When the audience listens to the Newport Symphony Orchestra’s premiere performance of Yakona this weekend, composer Sara Graef hopes they’ll hear the music of something lost and now found, of history and beauty. And of tragedy, too. The commissioned composition honoring the ancestral home of the Yaqo’n people, and the nature preserve the land has become, debuts Jan. 21 and 22 in the Newport Performing Arts Center.
“What I really wanted most to say is to express the gratitude of being in that space and for all the history of what has been there, what was decimated and what has been given back – the natural part at least,” Graef said. “There is just such incredible spirit in that space, and when you are walking around there, you absorb that in so many different ways.”
Set on a 400-acre peninsula where the Yaquina River widens to become Yaquina Bay, the nonprofit Yakona Nature Preserve and Learning Center was established in 2018 by Newport residents JoAnn and Bill Barton. The Yaquina watershed was the home of the Yaqo’n people until they were relocated to a reservation in 1855. Later, “intensive logging destroyed the majority of the region’s Sitka spruce-dominated ecosystems,” according to the preserve’s website.

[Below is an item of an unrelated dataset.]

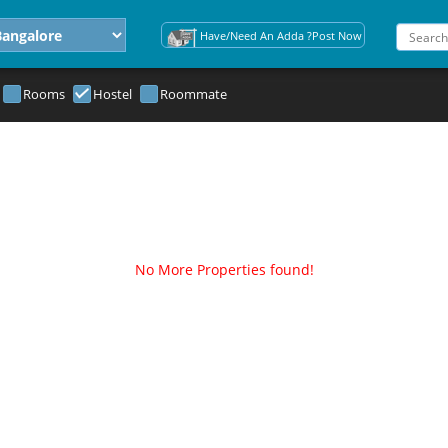
Have/Need An Adda ?Post Now
Rooms
Hostel
Roommate
No More Properties found!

The goal for the nature preserve is to restore the land and offer it to the public for recreation and education.
Newport Symphony conductor Adam Flatt said the idea for the Yakona musical composition grew out of conversations with the Bartons.
“I found it compelling that some members of the community in Newport had devoted themselves to preserving this unbelievably beautiful tract on the Yaquina Bay in perpetuity,” Flatt said. “To honor the place and the Yaqo’n people who inhabited it for millennia until quite recently. It just came together that we might create something beautiful inspired by this place.”
The January concert will be accompanied by a film montage of photographs of the preserve by Roger Thompson, Rena Olson, and Bill Posner. “It is important to me that we create a new piece of music to go with the images,” Flatt said, “that we don’t accompany it with an existing piece of music.”
Before creating the composition, Graef visited the preserve several times. Walking in the preserve, she said, “everything is green and vibrant and alive.” She noted that in replanting the logged land, the “Bartons tried hard to plant native trees and species – tens of thousands of trees so far. It’s beautiful because there are hills, valleys, mud flats, an estuary. Also, the wildlife has begun to return. The bald eagles have come back, cougars. The first time I walked, I saw a family of baby squirrels.”
Writing Yakona was a challenge, Graef said, the way any new piece of art is when you look at the blank page and wonder, what am I going to do?
“That’s the hardest part,” she said, “because you want to do a good job. To put it down and say these are good enough to sustain the piece…. Then it just gets better and better and better.”
The second challenge is honoring the place, the people, the orchestra.
“A lot of people have put a lot of eggs in this basket. You want to make sure all of them, especially the Yaqo’n people, are honored by that.”